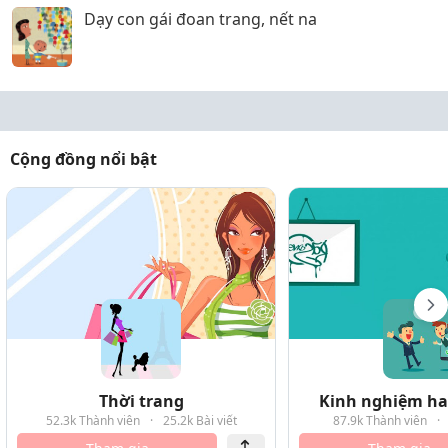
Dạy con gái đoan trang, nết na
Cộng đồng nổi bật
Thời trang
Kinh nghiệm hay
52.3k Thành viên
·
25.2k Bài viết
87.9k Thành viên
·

··········

*REQUIRED WORK*.
Search the entries for "trang" and show every line that has it.

*RESULT*.
Dạy con gái đoan trang, nết na
Thời trang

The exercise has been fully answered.